JAKARTA, OTONOMINEWS.ID – R. Haidar Alwi, pendiri Haidar Alwi Care dan Haidar Alwi Institute, menilai pernyataan Presiden Prabowo Subianto soal mafia pangan yang memanipulasi kehidupan rakyat melalui beras adalah alarm serius bagi seluruh pemangku kebijakan.
Data resmi menunjukkan 92 persen stok beras nasional dikuasai swasta. Sementara pemerintah melalui Bulog hanya mengendalikan sekitar 8 persen atau 4 juta ton dari total produksi. Ketimpangan ini jelas membuat langkah intervensi pemerintah menjadi terbatas.
Menurut Haidar Alwi, membongkar mafia pangan tidak cukup mengandalkan Presiden atau Bulog semata. Semua kementerian dan lembaga terkait harus terlibat.
Kementan menjaga produksi dari hulu, Kemendag mengatur distribusi dan impor, Kementerian BUMN memperkuat Bulog, Kemenkeu menyiapkan anggaran, Kemenko Perekonomian mengoordinasi strategi lintas sektor, Kemendagri mengawal stabilitas di daerah, dan Bapanas bertugas sebagai komando utama cadangan serta distribusi pangan.

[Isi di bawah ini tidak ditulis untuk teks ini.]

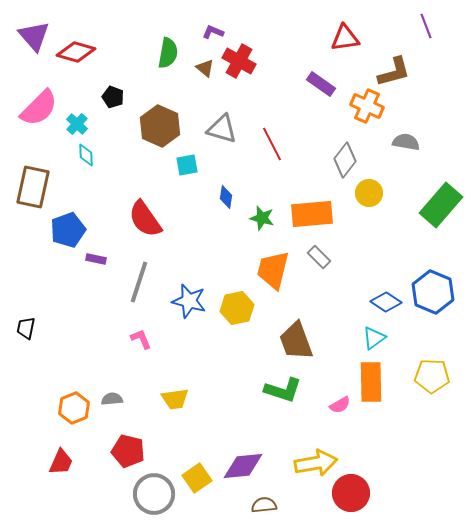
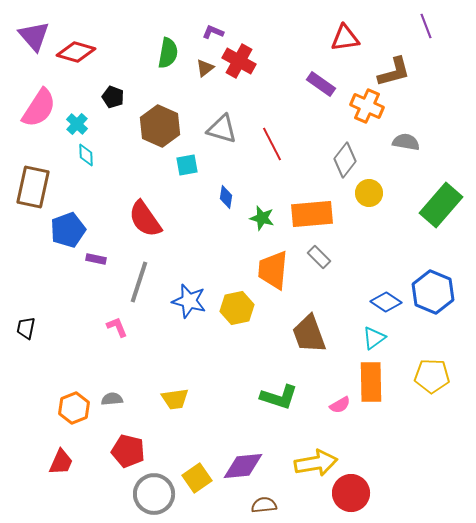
brown triangle at (205, 68): rotated 42 degrees clockwise
pink semicircle at (39, 108): rotated 12 degrees counterclockwise
orange trapezoid at (273, 270): rotated 9 degrees counterclockwise
pink L-shape at (141, 339): moved 24 px left, 12 px up
brown trapezoid at (296, 341): moved 13 px right, 7 px up
green L-shape at (283, 390): moved 4 px left, 7 px down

“Kalau semua bergerak serentak, mafia pangan akan kehilangan ruang, termasuk bagi oknum pejabat atau oknum aparat yang mencoba bermain di balik kebijakan,” jelas Haidar Alwi.
Haidar Alwi menegaskan, mafia pangan sering bersembunyi di balik dominasi pasar. Mereka tidak hanya dari kalangan pengusaha besar, tetapi juga kerap beririsan dengan oknum pejabat maupun oknum aparat.
Praktik manipulasi data panen, izin impor yang diperdagangkan, hingga kebocoran stok Bulog ke tangan swasta menjadi pola klasik yang berulang.
“Jika Presiden Prabowo sudah menyoroti langsung, berarti ini bukan isu kecil. Mafia pangan adalah ancaman serius bagi kedaulatan bangsa,” tegas Haidar Alwi.
Teknologi, Rakyat, dan Koperasi sebagai Pilar Transparansi.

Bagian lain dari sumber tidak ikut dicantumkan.